Saturday 4th. CFA Saturday 4th. CFA
Saturday 4th.

A very lovely day. I took a walk in town to transact a little business at the Bank and then went round to the commons in order to find Chadwick and get a return from him, but he was not there.

Met Lewis Bass who is improving his road and spoke to me about the Tax and Mr. Harvey Field’s delivery of my Message. He took me in and showed me the books by which I found out how it arose. He is one of the Assessors, and again mentioned to me the talk of me as one of the Representatives and the desire that I might qualify myself by paying my taxes here next year.
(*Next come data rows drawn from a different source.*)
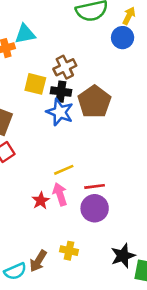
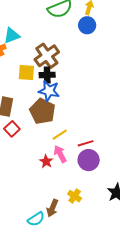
brown cross: (65, 67) -> (47, 56), size x1.4
brown pentagon: (94, 102) -> (42, 111), moved
yellow cross: (69, 251) -> (75, 196), turned 32

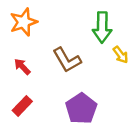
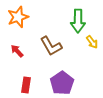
red rectangle: (22, 106) -> (26, 85), moved, turned -35

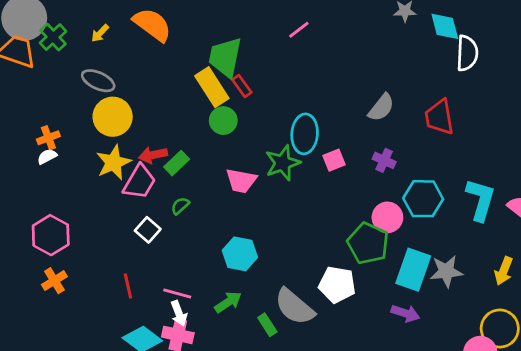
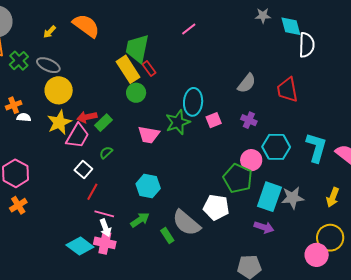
green cross: (53, 37) -> (19, 61), moved
white semicircle: (47, 157) -> (24, 117), moved, turned 32
red line: (128, 286) -> (92, 192), moved, turned 42

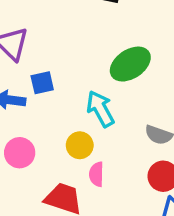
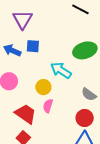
cyan arrow: (100, 109) -> (61, 70), turned -45

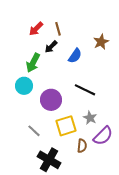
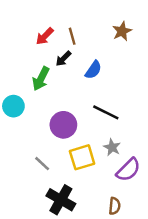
brown star: (101, 42) -> (122, 31), moved
cyan circle: (24, 86) -> (13, 106), moved
brown semicircle: (82, 146) -> (115, 206), moved

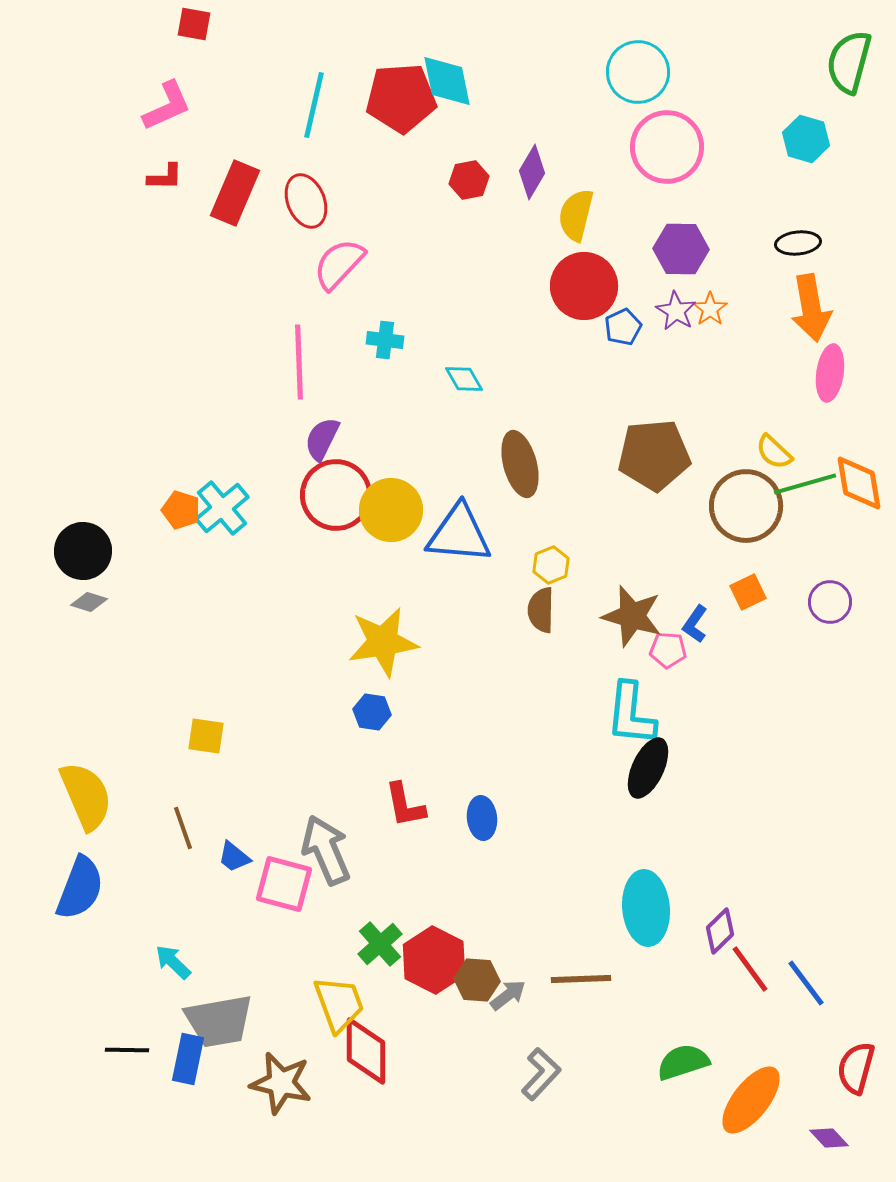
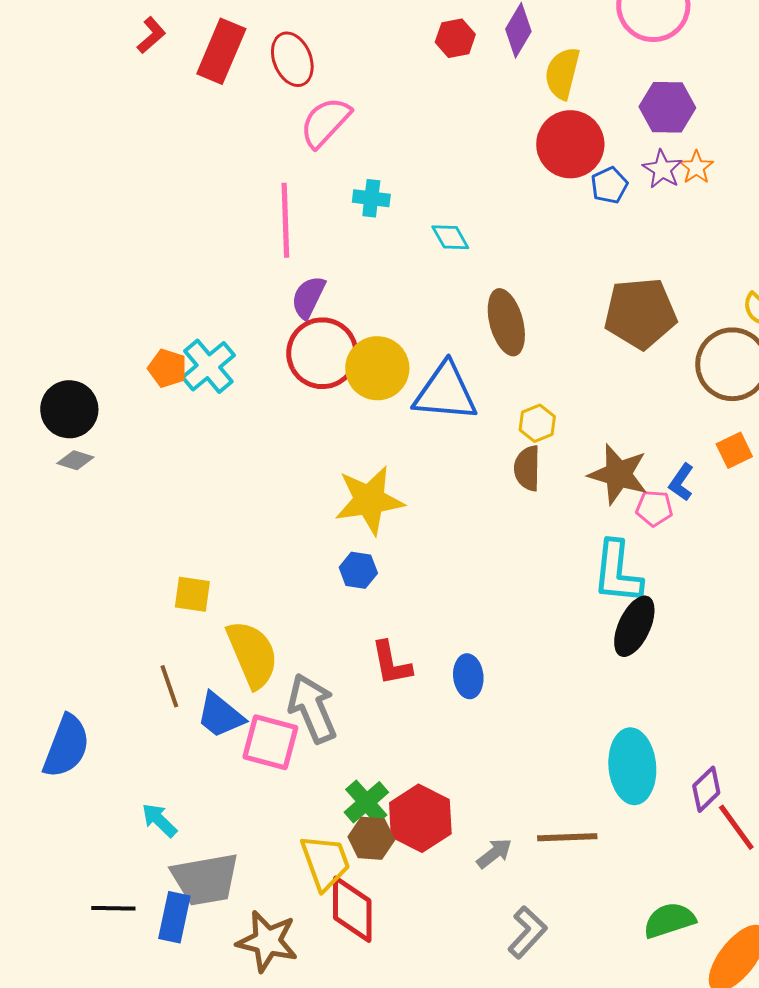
red L-shape: (165, 177) -> (151, 35), turned -42
yellow semicircle: (86, 796) -> (252, 654), moved
blue trapezoid: (234, 857) -> (220, 715), size x1.5
brown hexagon: (477, 980) -> (371, 838), moved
I answered that I was much obliged for this testimony of their good will and could say nothing further. If they taxed me high, I could not well come because I could not easily afford it. He said it was not their desire to do more than justice to others which I thought fair enough.1 There are many reasons in favor of my going to Quincy, and some against it. I must submit my course in entire confidence to divine Providence.

Upon my return home, I started with my Wife and daughter on our return to Boston, which I reached in time for accounts at the Office. Afternoon at home, continued my copying labour as well as the filling up of arrears. T. K. Davis called to see me and spent an hour. His talk rather curious. He seems slightly taken with democratic opinions and if I may judge has been tampered with by some of that party. I reasoned with him a little, and tried to warn him of the danger of any engagements at present. My niece Mary Louisa came in from Quincy this evening to stay here.


For each adult male resident of a Massachusetts town, the tax assessors were charged with valuing for subsequent levy his real and personal property, including such money as he had at interest, the “faculty” or income arising from his trade or profession, stocks and bonds, &c. While the principle of taxing real property where it was situated was recognized, the practice in the towns seemed to be to tax real property when owned by a nonresident at a substantially reduced valuation from that employed upon a resident. See, for example, Town of Weston [Mass.], The Tax Lists, 1751–1827, Boston, 1897, p. 118, and the tables for subsequent years; also Joseph B. Felt, “Statistics of Taxation in Massachusetts including valuation and population,” in American Statistical Assn., Collections, 1 (1843–1847):222–596, index.